Dataset entries:
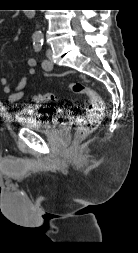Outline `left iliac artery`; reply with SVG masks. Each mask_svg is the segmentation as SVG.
Returning <instances> with one entry per match:
<instances>
[{
  "label": "left iliac artery",
  "mask_w": 138,
  "mask_h": 253,
  "mask_svg": "<svg viewBox=\"0 0 138 253\" xmlns=\"http://www.w3.org/2000/svg\"><path fill=\"white\" fill-rule=\"evenodd\" d=\"M34 49L36 52H40L41 49H42V46H43V40H36L34 41ZM50 64H49V61L44 59L42 61V68L45 69V70H48Z\"/></svg>",
  "instance_id": "44dca946"
}]
</instances>
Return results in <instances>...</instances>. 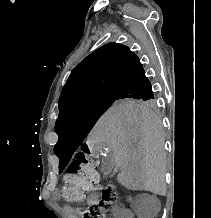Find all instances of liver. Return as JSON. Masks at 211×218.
I'll return each instance as SVG.
<instances>
[{"instance_id":"6515ba94","label":"liver","mask_w":211,"mask_h":218,"mask_svg":"<svg viewBox=\"0 0 211 218\" xmlns=\"http://www.w3.org/2000/svg\"><path fill=\"white\" fill-rule=\"evenodd\" d=\"M87 144L112 152L119 184L128 190H149L165 196V152L160 120L146 108L112 106L96 126Z\"/></svg>"}]
</instances>
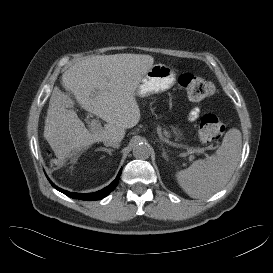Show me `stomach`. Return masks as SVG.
<instances>
[{"mask_svg":"<svg viewBox=\"0 0 273 273\" xmlns=\"http://www.w3.org/2000/svg\"><path fill=\"white\" fill-rule=\"evenodd\" d=\"M176 80L175 70L165 64L153 65L140 80L135 95L139 97H147L156 93H160L170 89ZM176 135H179L174 130Z\"/></svg>","mask_w":273,"mask_h":273,"instance_id":"stomach-1","label":"stomach"}]
</instances>
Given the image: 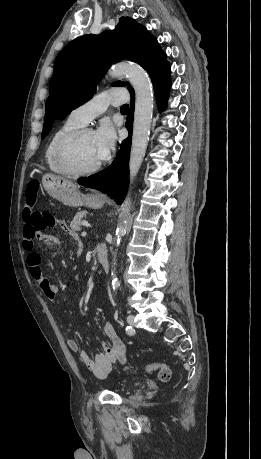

Assignment: Please transcribe, word for word, every line from the one containing "masks as SVG." through the last line of the records, both included, and leave the pictures out.

Solution:
Show me `stomach`. Return masks as SVG.
<instances>
[{"mask_svg":"<svg viewBox=\"0 0 273 273\" xmlns=\"http://www.w3.org/2000/svg\"><path fill=\"white\" fill-rule=\"evenodd\" d=\"M176 80L175 70L165 64L153 65L140 80L135 95L139 97H147L156 93H160L170 89ZM176 135H179L174 130Z\"/></svg>","mask_w":273,"mask_h":273,"instance_id":"stomach-1","label":"stomach"}]
</instances>
Given the image: 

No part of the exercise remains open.